BEGIN Data for this exercise

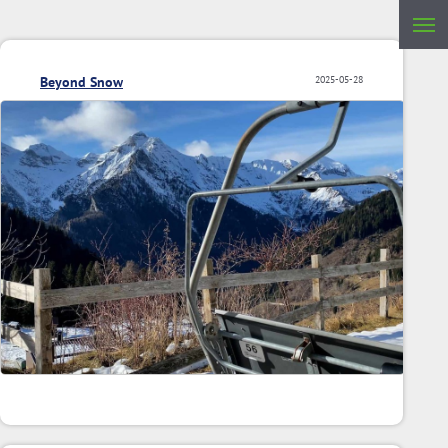
Beyond Snow
2025-05-28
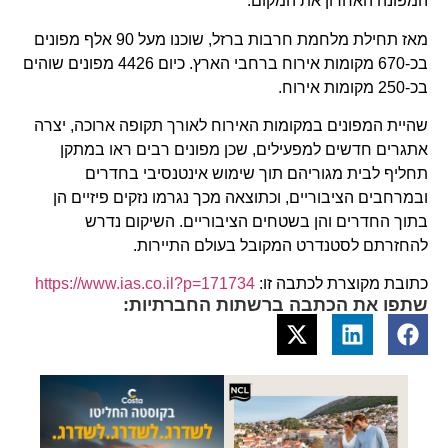
המפונה האחרון את המקום.
מאז תחילת מלחמת חרבות ברזל, שוכנו מעל 90 אלף מפונים
בכ-670 מקומות אירוח ברחבי הארץ. כיום 4426 מפונים שוהים
בכ-250 מקומות אירוח.
שהיית המפונים במקומות האירוח לאורך תקופה ארוכה, יצרה
אתגרים חדשים למפעילים, שכן מפונים רבים ראו במתקן
תחליף לבית מגוריהם תוך שימוש אינטנסיבי בחדרים
ובמרחבים הציבוריים, וכתוצאה מכך נגרמו נזקים פיזיים הן
בתוך החדרים והן בשטחים הציבוריים. השיקום נדרש
להחזרתם לסטנדרט המקובל בעולם התיירות.
כתובת מקוצרת לכתבה זו:
https://www.ias.co.il?p=171734
שתפו את הכתבה ברשתות החברתיות:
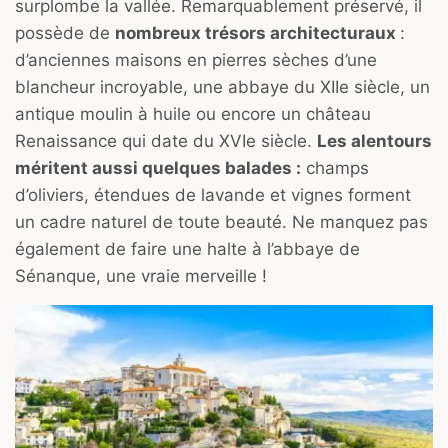
surplombe la vallée. Remarquablement préservé, il
possède de
nombreux trésors architecturaux
:
d’anciennes maisons en pierres sèches d’une
blancheur incroyable, une abbaye du XIIe siècle, un
antique moulin à huile ou encore un château
Renaissance qui date du XVIe siècle.
Les alentours
méritent aussi quelques balades :
champs
d’oliviers, étendues de lavande et vignes forment
un cadre naturel de toute beauté. Ne manquez pas
également de faire une halte à l’abbaye de
Sénanque, une vraie merveille !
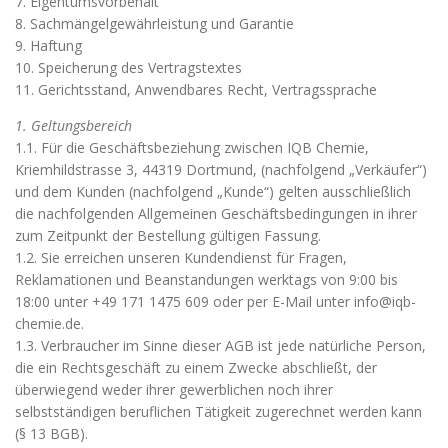
7. Eigentumsvorbehalt
8. Sachmängelgewährleistung und Garantie
9. Haftung
10. Speicherung des Vertragstextes
11. Gerichtsstand, Anwendbares Recht, Vertragssprache
1. Geltungsbereich
1.1. Für die Geschäftsbeziehung zwischen IQB Chemie,
Kriemhildstrasse 3, 44319 Dortmund, (nachfolgend „Verkäufer“)
und dem Kunden (nachfolgend „Kunde“) gelten ausschließlich
die nachfolgenden Allgemeinen Geschäftsbedingungen in ihrer
zum Zeitpunkt der Bestellung gültigen Fassung.
1.2. Sie erreichen unseren Kundendienst für Fragen,
Reklamationen und Beanstandungen werktags von 9:00 bis
18:00 unter +49 171 1475 609 oder per E-Mail unter info@iqb-
chemie.de.
1.3. Verbraucher im Sinne dieser AGB ist jede natürliche Person,
die ein Rechtsgeschäft zu einem Zwecke abschließt, der
überwiegend weder ihrer gewerblichen noch ihrer
selbstständigen beruflichen Tätigkeit zugerechnet werden kann
(§ 13 BGB).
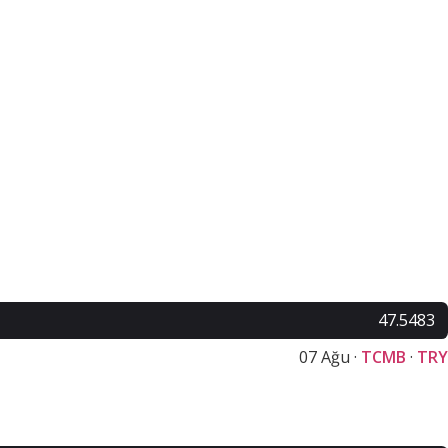
47.5483
07 Ağu ·
TCMB
·
TRY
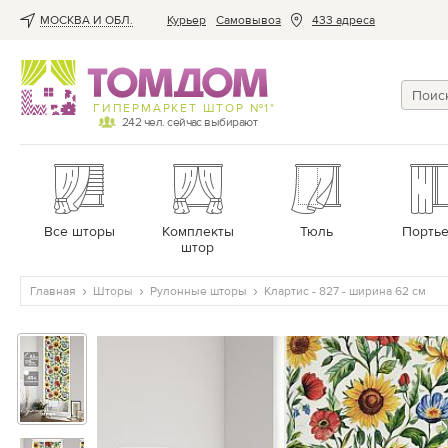
МОСКВА И ОБЛ.
Курьер
Cамовывоз
433 адреса
ГИПЕРМАРКЕТ ШТОР №1*
242
чел. сейчас выбирают
Все шторы
Комплекты
Тюль
Порть
штор
Главная
Шторы
Рулонные шторы
Клартис - 827 - ширина 62 см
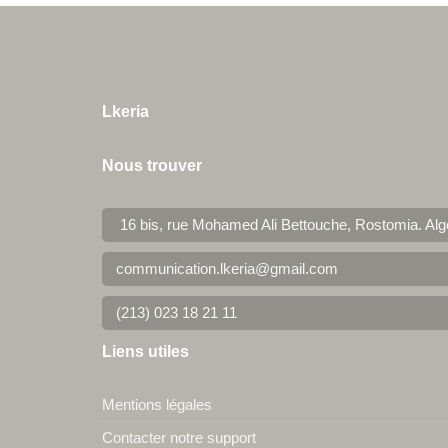
Lkeria
Nous trouver
16 bis, rue Mohamed Ali Bettouche, Rostomia.
Alg
communication.lkeria@gmail.com
(213) 023 18 21 11
Liens utiles
Mentions légales
Contacter notre support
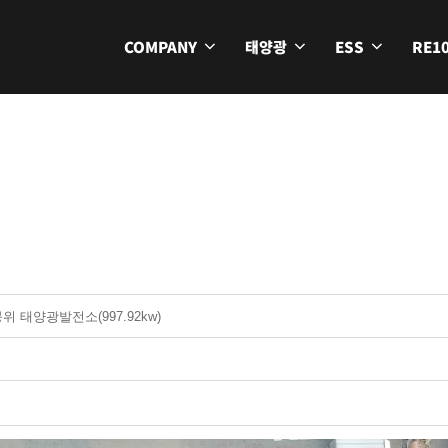
COMPANY
태양광
ESS
RE1
 태양광발전소(997.92kw)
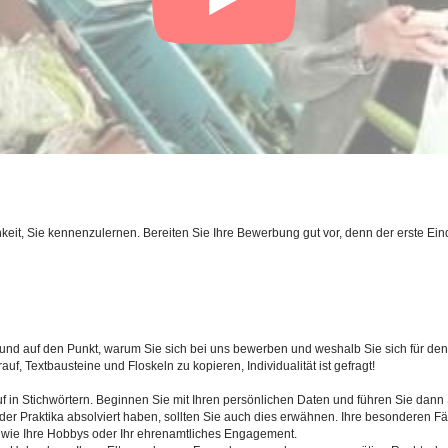
eit, Sie kennenzulernen. Bereiten Sie Ihre Bewerbung gut vor, denn der erste Eind
 und auf den Punkt, warum Sie sich bei uns bewerben und weshalb Sie sich für d
f, Textbausteine und Floskeln zu kopieren, Individualität ist gefragt!
uf in Stichwörtern. Beginnen Sie mit Ihren persönlichen Daten und führen Sie dan
er Praktika absolviert haben, sollten Sie auch dies erwähnen. Ihre besonderen Fäh
 wie Ihre Hobbys oder Ihr ehrenamtliches Engagement.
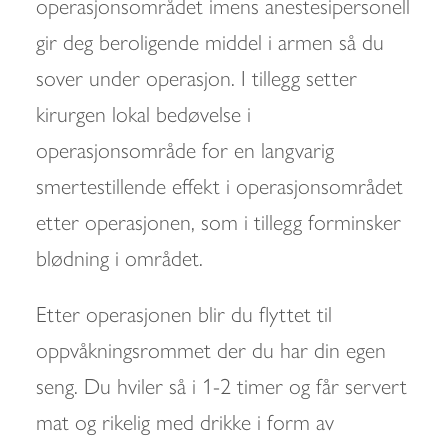
operasjonsområdet imens anestesipersonell
gir deg beroligende middel i armen så du
sover under operasjon. I tillegg setter
kirurgen lokal bedøvelse i
operasjonsområde for en langvarig
smertestillende effekt i operasjonsområdet
etter operasjonen, som i tillegg forminsker
blødning i området.
Etter operasjonen blir du flyttet til
oppvåkningsrommet der du har din egen
seng. Du hviler så i 1-2 timer og får servert
mat og rikelig med drikke i form av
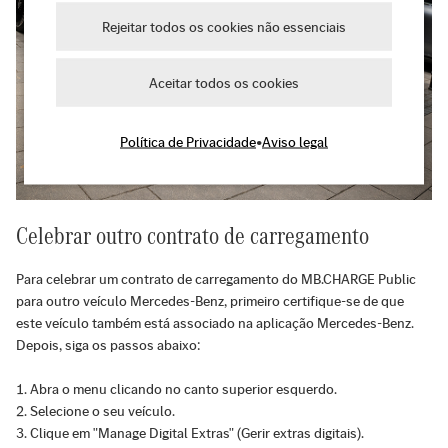
Rejeitar todos os cookies não essenciais
Aceitar todos os cookies
Política de Privacidade
•
Aviso legal
Celebrar outro contrato de carregamento
Para celebrar um contrato de carregamento do MB.CHARGE Public
para outro veículo Mercedes-Benz, primeiro certifique-se de que
este veículo também está associado na aplicação Mercedes-Benz.
Depois, siga os passos abaixo:
Abra o menu clicando no canto superior esquerdo.
Selecione o seu veículo.
Clique em "Manage Digital Extras" (Gerir extras digitais).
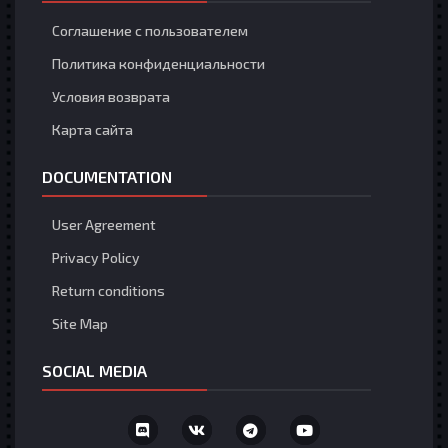
Соглашение с пользователем
Политика конфиденциальности
Условия возврата
Карта сайта
DOCUMENTATION
User Agreement
Privacy Policy
Return conditions
Site Map
SOCIAL MEDIA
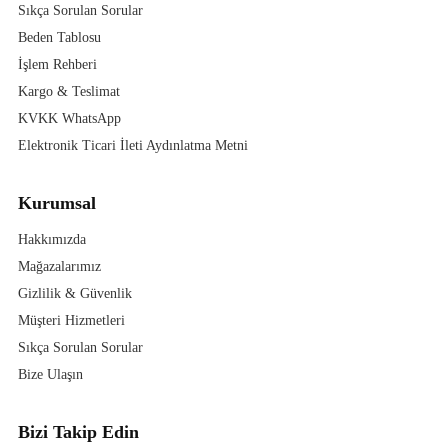
Sıkça Sorulan Sorular
Beden Tablosu
İşlem Rehberi
Kargo & Teslimat
KVKK WhatsApp
Elektronik Ticari İleti Aydınlatma Metni
Kurumsal
Hakkımızda
Mağazalarımız
Gizlilik & Güvenlik
Müşteri Hizmetleri
Sıkça Sorulan Sorular
Bize Ulaşın
Bizi Takip Edin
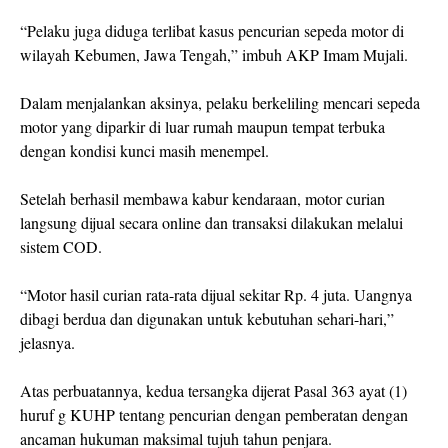
“Pelaku juga diduga terlibat kasus pencurian sepeda motor di
wilayah Kebumen, Jawa Tengah,” imbuh AKP Imam Mujali.
Dalam menjalankan aksinya, pelaku berkeliling mencari sepeda
motor yang diparkir di luar rumah maupun tempat terbuka
dengan kondisi kunci masih menempel.
Setelah berhasil membawa kabur kendaraan, motor curian
langsung dijual secara online dan transaksi dilakukan melalui
sistem COD.
“Motor hasil curian rata-rata dijual sekitar Rp. 4 juta. Uangnya
dibagi berdua dan digunakan untuk kebutuhan sehari-hari,”
jelasnya.
Atas perbuatannya, kedua tersangka dijerat Pasal 363 ayat (1)
huruf g KUHP tentang pencurian dengan pemberatan dengan
ancaman hukuman maksimal tujuh tahun penjara.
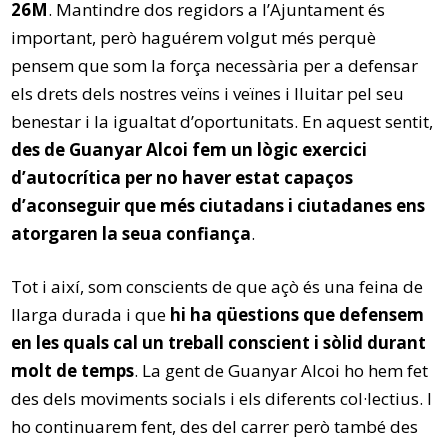
26M
. Mantindre dos regidors a l’Ajuntament és
important, però haguérem volgut més perquè
pensem que som la força necessària per a defensar
els drets dels nostres veïns i veïnes i lluitar pel seu
benestar i la igualtat d’oportunitats. En aquest sentit,
des de Guanyar Alcoi fem un lògic exercici
d’autocrítica per no haver estat capaços
d’aconseguir que més ciutadans i ciutadanes ens
atorgaren la seua confiança
.
Tot i així, som conscients de que açò és una feina de
llarga durada i que
hi ha qüestions que defensem
en les quals cal un treball conscient i sòlid durant
molt de temps
. La gent de Guanyar Alcoi ho hem fet
des dels moviments socials i els diferents col·lectius. I
ho continuarem fent, des del carrer però també des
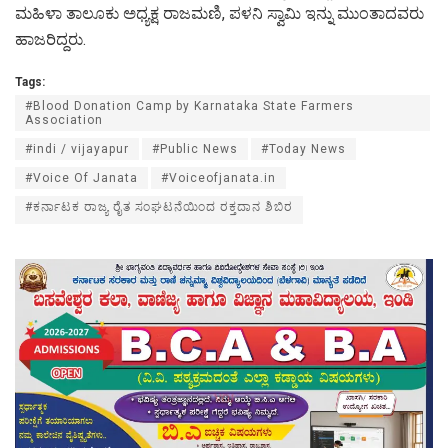
ಮಹಿಳಾ ತಾಲೂಕು ಅಧ್ಯಕ್ಷ ರಾಜಮಣಿ, ಪಳನಿ ಸ್ವಾಮಿ ಇನ್ನು ಮುಂತಾದವರು
ಹಾಜರಿದ್ದರು.
Tags:
#Blood Donation Camp by Karnataka State Farmers
Association
#indi / vijayapur
#Public News
#Today News
#Voice Of Janata
#Voiceofjanata.in
#ಕರ್ನಾಟಕ ರಾಜ್ಯ ರೈತ ಸಂಘಟನೆಯಿಂದ ರಕ್ತದಾನ ಶಿಬಿರ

END Data for this exercise

* [Task instructions] Respond with a single number: the count of lines in the entries above that contain the string "ihrer".

* [Result of this exercise] 2